■ **Exercise**:
Except for the images, repeat the entries below word for word.

────────────────

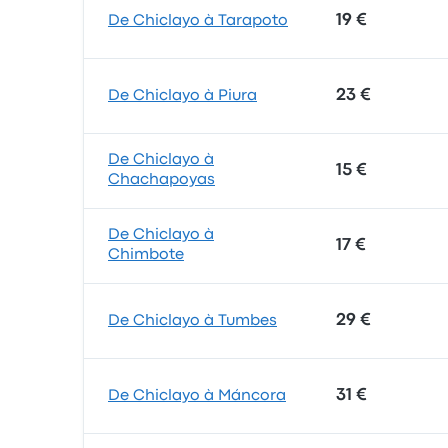
19 €
De Chiclayo à Tarapoto
23 €
De Chiclayo à Piura
De Chiclayo à
15 €
Chachapoyas
De Chiclayo à
17 €
Chimbote
29 €
De Chiclayo à Tumbes
31 €
De Chiclayo à Máncora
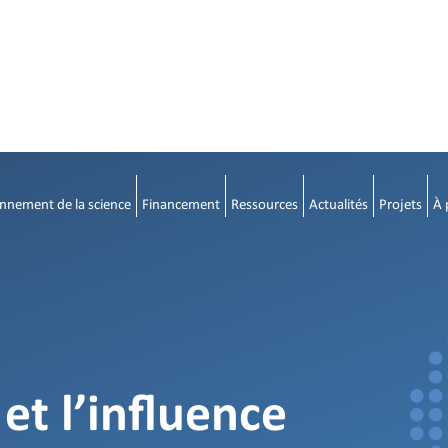
nnement de la science
Financement
Ressources
Actualités
Projets
À 
et l’influence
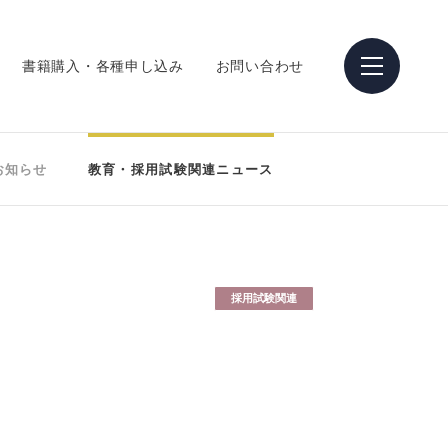
書籍購入・各種申し込み
お問い合わせ
お知らせ
教育・採用試験関連ニュース
採用試験関連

────────────────

■ **Written reply**:
19 €
De Chiclayo à Tarapoto
23 €
De Chiclayo à Piura
De Chiclayo à
15 €
Chachapoyas
De Chiclayo à
17 €
Chimbote
29 €
De Chiclayo à Tumbes
31 €
De Chiclayo à Máncora
nnement de la science
Financement
Ressources
Actualités
Projets
À 
et l’influence
書籍購入・各種申し込み
お問い合わせ
お知らせ
教育・採用試験関連ニュース
採用試験関連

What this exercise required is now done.